I wouldn't discount hiring a programmer without a degree. I've worked with several excellent--really, truly excellent--programmers that came to the industry without anything other than motivation. But don't tell me that just because out of my 18 years of being academically involved with computers, 4 of those were spent mostly in the classroom that I don't know how to fucking code.
Sure, there's going to be exceptional members of each class. But look at it this way:
Who am I, as a un-degreed programmer, more likely to run into when dealing with someone with a degree - you, or the guy who can't code and who is using his degree as a crutch to bully the people who actually know what they're doing?
Who are you, as a degreed programmer,more likely to run into when dealing with someone without a degree - me, or the guy who just knows how to cargo cult his way through a CRUD web form?
I've taken a strong interest in biology, biochemistry, physics, neuroanatomy, sociology, psychology, history, and abstract math; while I have no major or minor in any of these subjects, I can generally have an interesting discussion about the relative merits of Bohm vs. Everett-Wheeler or the cellular hormone signalling going on in butterfly metamorphosis or the peculiar sociopolitics that influenced the transition from the last Chinese emperor to the pseudo-communist regime. And not everyone who didn't go to college is like that, but generally speaking, neither is everyone who went to college. And I've found that being a college graduate is completely orthogonal to knowing what the hell you're talking about, whether it's within your major or outside it.
But the thing is, if you're coming in as a Lead Developer, and you have a degree, I can't discount the possibility that you got the job on the merit of your degree rather than your skill - so from my perspective, the likelihood that you know how to code is less likely if you have the degree, because it provides an alternate (and regrettably much more salient) hypothesis for how you got here.
I'm just saying I wouldn't have a place for them in my line business, we don't just do run of the mill CRUD stuff, we need people who can genuinely innovate and create great new products and who are driven to constantly improve their skillset to keep pace with that.
Okay, so serious question:
how can someone who used to DREAM of jobs like that, who has become completely disillusioned and beaten down by having to code crappy CRUD work for 15+ years, break out into the kind of work you do?
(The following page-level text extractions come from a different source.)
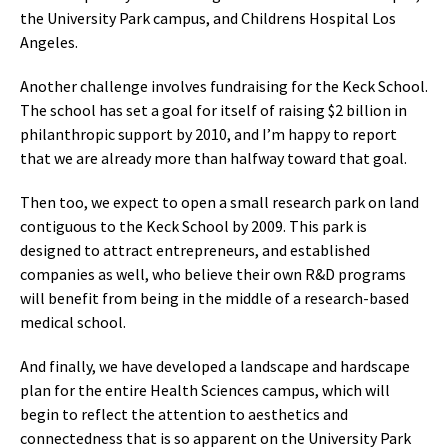
the University Park campus, and Childrens Hospital Los
Angeles.
Another challenge involves fundraising for the Keck School.
The school has set a goal for itself of raising $2 billion in
philanthropic support by 2010, and I’m happy to report
that we are already more than halfway toward that goal.
Then too, we expect to open a small research park on land
contiguous to the Keck School by 2009. This park is
designed to attract entrepreneurs, and established
companies as well, who believe their own R&D programs
will benefit from being in the middle of a research-based
medical school.
And finally, we have developed a landscape and hardscape
plan for the entire Health Sciences campus, which will
begin to reflect the attention to aesthetics and
connectedness that is so apparent on the University Park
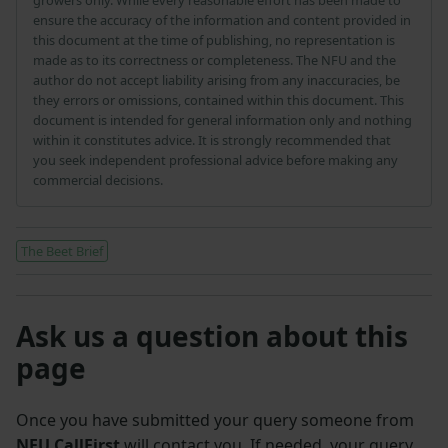
ensure the accuracy of the information and content provided in
this document at the time of publishing, no representation is
made as to its correctness or completeness. The NFU and the
author do not accept liability arising from any inaccuracies, be
they errors or omissions, contained within this document. This
document is intended for general information only and nothing
within it constitutes advice. It is strongly recommended that
you seek independent professional advice before making any
commercial decisions.
The Beet Brief
Ask us a question about this
page
Once you have submitted your query someone from
NFU CallFirst
will contact you. If needed, your query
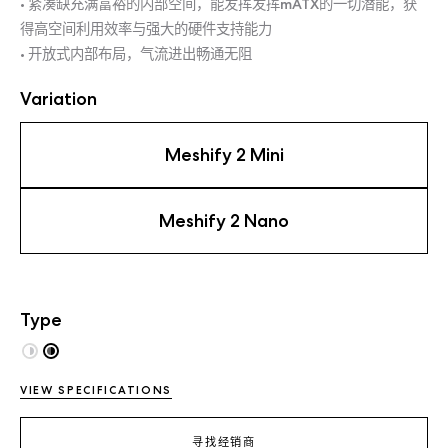
• 紧凑缺充满富裕的内部空间，能发挥发挥mATX的一切潜能，获
得高空间利用效率与强大的硬件支持能力
• 开放式内部布局，气流进出畅通无阻
Variation
Meshify 2 Mini
Meshify 2 Nano
Type
VIEW SPECIFICATIONS
寻找经销商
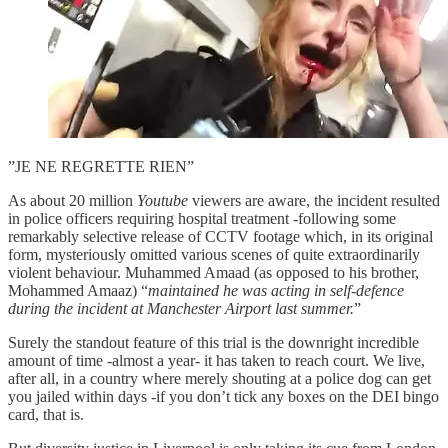
”JE NE REGRETTE RIEN”
As about 20 million
Youtube
viewers are aware, the incident resulted
in police officers requiring hospital treatment -following some
remarkably selective release of CCTV footage which, in its original
form, mysteriously omitted various scenes of quite extraordinarily
violent behaviour. Muhammed Amaad (as opposed to his brother,
Mohammed Amaaz) “
maintained he was acting in self-defence
during the incident at Manchester Airport last summer.
”
Surely the standout feature of this trial is the downright incredible
amount of time -almost a year- it has taken to reach court. We live,
after all, in a country where merely shouting at a police dog can get
you jailed within days -if you don’t tick any boxes on the DEI bingo
card, that is.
It depends on your definition of experience, I had a CV sent to me just the start of this week - "Exceptional candidate, 23 years software development experience" and sure enough there was 23 years professional development employment on his CV. But here's the thing, he was only looking for £40k a year, that rings alarm bells with me, why would someone with such a vast amount of experience only be looking for a mid-level salary at best? after all that time I'd expect him to be looking for at least double that if he was actually any good (I don't buy the argument that maybe he wanted an easier life - I've found the higher you get up the career ladder, the easier it gets, not vice versa).
I've been exactly that guy. 20+ years experience, applying for a US$35K salary.
Because between mental health issues and just being tired of work-related drama, I didn't think I was worth the $120K I used to get.
And yeah, I get that self-confidence and salesmanship go a long way, but they're also really tiring for some people to emulate.
Absolutely. And usually early optimization leads to way more spaghetti code than properly describing the problem, coding a conceptually elegant solution, and then optimizing from there.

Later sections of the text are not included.